▸ **YOUR OBJECTIVE**
If a line in the entries includes "American", show that line.

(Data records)
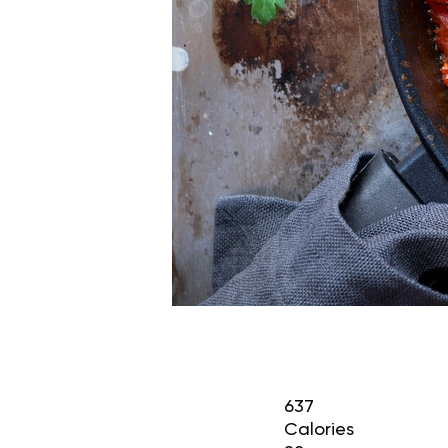
637
Calories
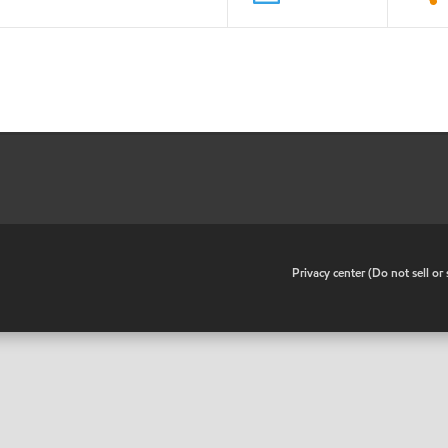
•
Privacy center (Do not sell o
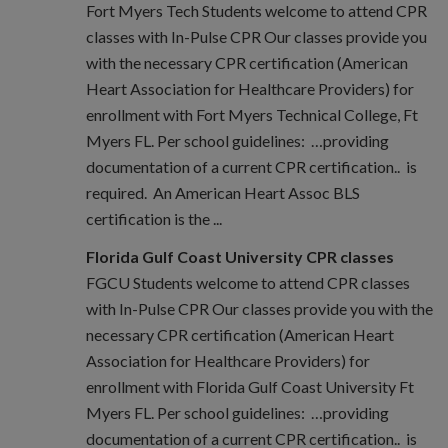
Fort Myers Tech Students welcome to attend CPR
classes with In-Pulse CPR Our classes provide you
with the necessary CPR certification (American
Heart Association for Healthcare Providers) for
enrollment with Fort Myers Technical College, Ft
Myers FL. Per school guidelines: …providing
documentation of a current CPR certification.. is
required. An American Heart Assoc BLS
certification is the ...
Florida Gulf Coast University CPR classes
FGCU Students welcome to attend CPR classes
with In-Pulse CPR Our classes provide you with the
necessary CPR certification (American Heart
Association for Healthcare Providers) for
enrollment with Florida Gulf Coast University Ft
Myers FL. Per school guidelines: …providing
documentation of a current CPR certification.. is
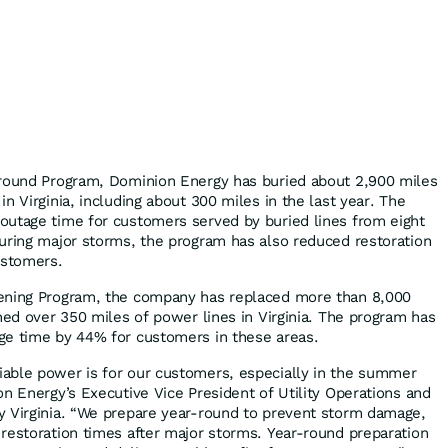
ground Program, Dominion Energy has buried about 2,900 miles
n Virginia, including about 300 miles in the last year. The
outage time for customers served by buried lines from eight
uring major storms, the program has also reduced restoration
ustomers.
ening Program, the company has replaced more than 8,000
ned over 350 miles of power lines in Virginia. The program has
ge time by 44% for customers in these areas.
able power is for our customers, especially in the summer
on Energy’s Executive Vice President of Utility Operations and
y Virginia. “We prepare year-round to prevent storm damage,
restoration times after major storms. Year-round preparation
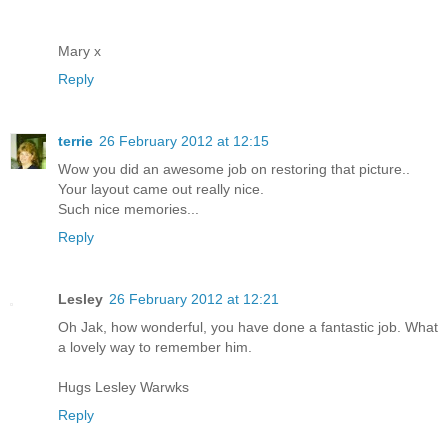
Mary x
Reply
terrie
26 February 2012 at 12:15
Wow you did an awesome job on restoring that picture..
Your layout came out really nice.
Such nice memories...
Reply
Lesley
26 February 2012 at 12:21
Oh Jak, how wonderful, you have done a fantastic job. What
a lovely way to remember him.
Hugs Lesley Warwks
Reply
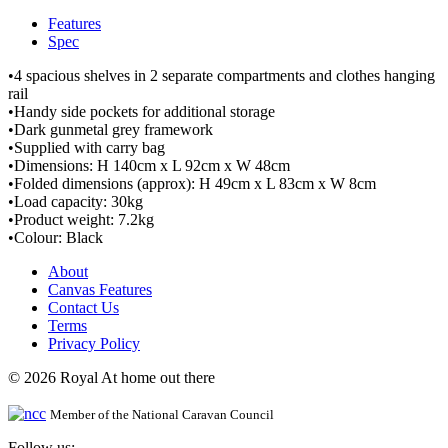
Features
Spec
•4 spacious shelves in 2 separate compartments and clothes hanging
rail
•Handy side pockets for additional storage
•Dark gunmetal grey framework
•Supplied with carry bag
•Dimensions: H 140cm x L 92cm x W 48cm
•Folded dimensions (approx): H 49cm x L 83cm x W 8cm
•Load capacity: 30kg
•Product weight: 7.2kg
•Colour: Black
About
Canvas Features
Contact Us
Terms
Privacy Policy
© 2026 Royal At home out there
Member of the National Caravan Council
Follow us:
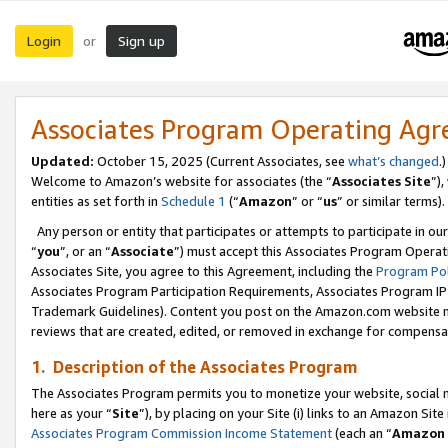
Login
Sign up
or
Associates Program Operating Ag
Updated:
October 15, 2025 (Current Associates, see
what’s changed
.)
Welcome to Amazon’s website for associates (the “
Associates Site
”)
entities as set forth in
Schedule 1
(“
Amazon
” or “
us
” or similar terms).
Any person or entity that participates or attempts to participate in ou
“
you
”, or an “
Associate
”) must accept this Associates Program Operat
Associates Site, you agree to this Agreement, including the
Program Pol
Associates Program Participation Requirements, Associates Program I
Trademark Guidelines). Content you post on the Amazon.com website m
reviews that are created, edited, or removed in exchange for compensati
1. Description of the Associates Program
The Associates Program permits you to monetize your website, social me
here as your “
Site
”), by placing on your Site (i) links to an Amazon Site
Associates Program Commission Income Statement
(each an “
Amazon 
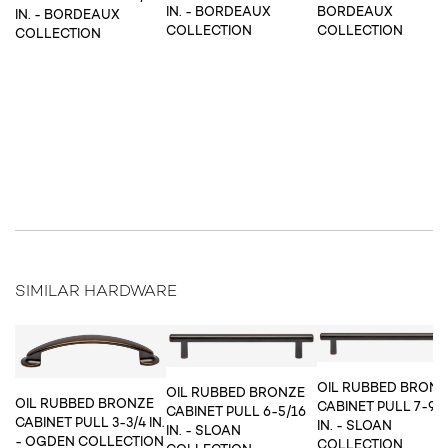
IN. - BORDEAUX
BORDEAUX
IN. - BORDEAUX
COLLECTION
COLLECTION
COLLECTION
SIMILAR HARDWARE
OIL RUBBED BRON
OIL RUBBED BRONZE
OIL RUBBED BRONZE
CABINET PULL 7-9/
CABINET PULL 6-5/16
CABINET PULL 3-3/4 IN.
IN. - SLOAN
IN. - SLOAN
- OGDEN COLLECTION
COLLECTION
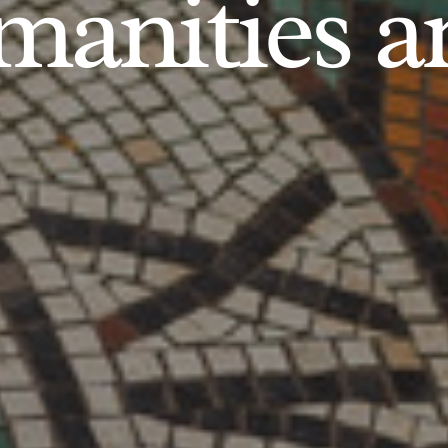
anities an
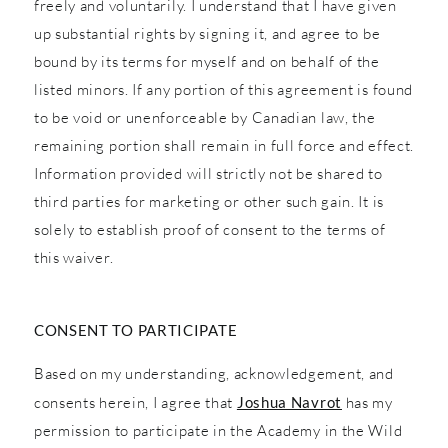
freely and voluntarily. I understand that I have given
up substantial rights by signing it, and agree to be
bound by its terms for myself and on behalf of the
listed minors. If any portion of this agreement is found
to be void or unenforceable by Canadian law, the
remaining portion shall remain in full force and effect.
Information provided will strictly not be shared to
third parties for marketing or other such gain. It is
solely to establish proof of consent to the terms of
this waiver.
CONSENT TO PARTICIPATE
Based on my understanding, acknowledgement, and
consents herein, I agree that
Joshua Navrot
has my
permission to participate in the Academy in the Wild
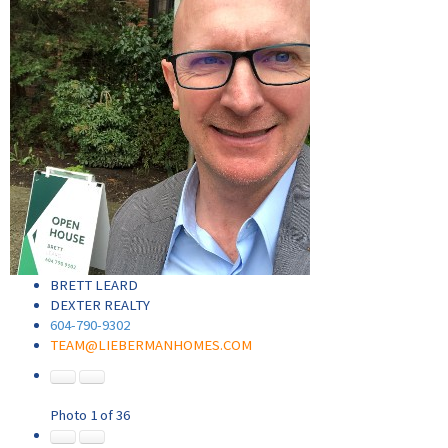
BRETT LEARD
DEXTER REALTY
604-790-9302
TEAM@LIEBERMANHOMES.COM
Photo 1 of 36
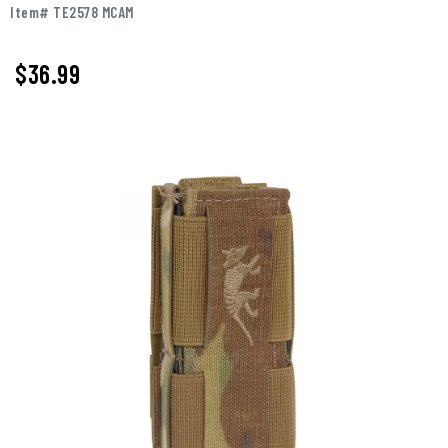
Item# TE2578 MCAM
$36.99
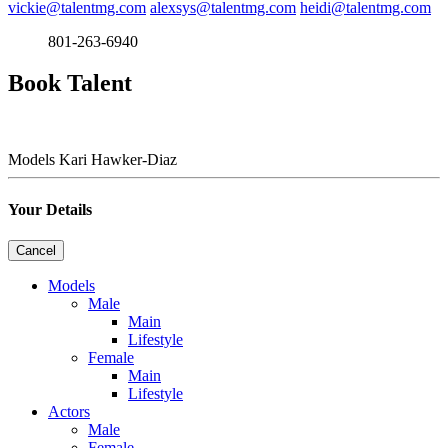
vickie@talentmg.com
alexsys@talentmg.com
heidi@talentmg.com
801-263-6940
Book Talent
Models
Kari Hawker-Diaz
Your Details
Cancel
Models
Male
Main
Lifestyle
Female
Main
Lifestyle
Actors
Male
Female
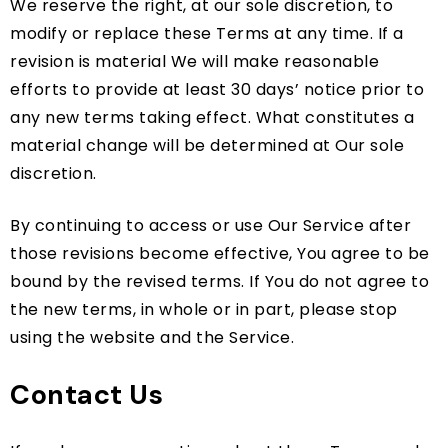
We reserve the right, at our sole discretion, to
modify or replace these Terms at any time. If a
revision is material We will make reasonable
efforts to provide at least 30 days’ notice prior to
any new terms taking effect. What constitutes a
material change will be determined at Our sole
discretion.
By continuing to access or use Our Service after
those revisions become effective, You agree to be
bound by the revised terms. If You do not agree to
the new terms, in whole or in part, please stop
using the website and the Service.
Contact Us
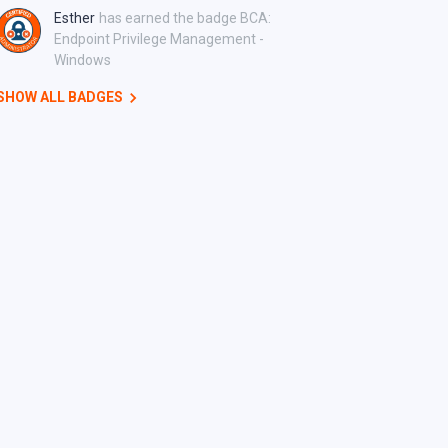
Esther
has earned the badge BCA:
Endpoint Privilege Management -
Windows
SHOW ALL BADGES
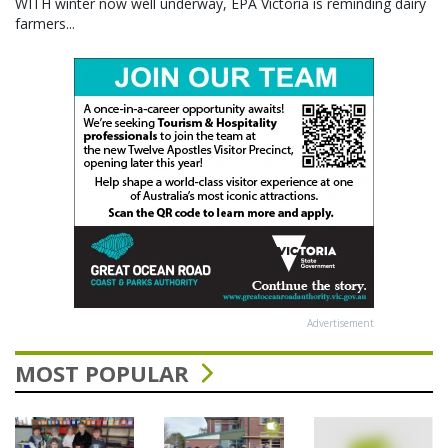
WITH winter now well underway, EPA Victoria is reminding dairy
farmers...
Advertisement
MOST POPULAR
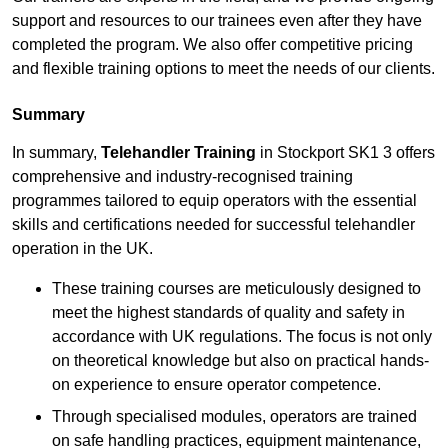
support and resources to our trainees even after they have
completed the program. We also offer competitive pricing
and flexible training options to meet the needs of our clients.
Summary
In summary,
Telehandler Training
in Stockport SK1 3 offers
comprehensive and industry-recognised training
programmes tailored to equip operators with the essential
skills and certifications needed for successful telehandler
operation in the UK.
These training courses are meticulously designed to
meet the highest standards of quality and safety in
accordance with UK regulations. The focus is not only
on theoretical knowledge but also on practical hands-
on experience to ensure operator competence.
Through specialised modules, operators are trained
on safe handling practices, equipment maintenance,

▸ **ANSWER TO THIS EXERCISE**
with the necessary CPR certification (American
required. An American Heart Assoc BLS
necessary CPR certification (American Heart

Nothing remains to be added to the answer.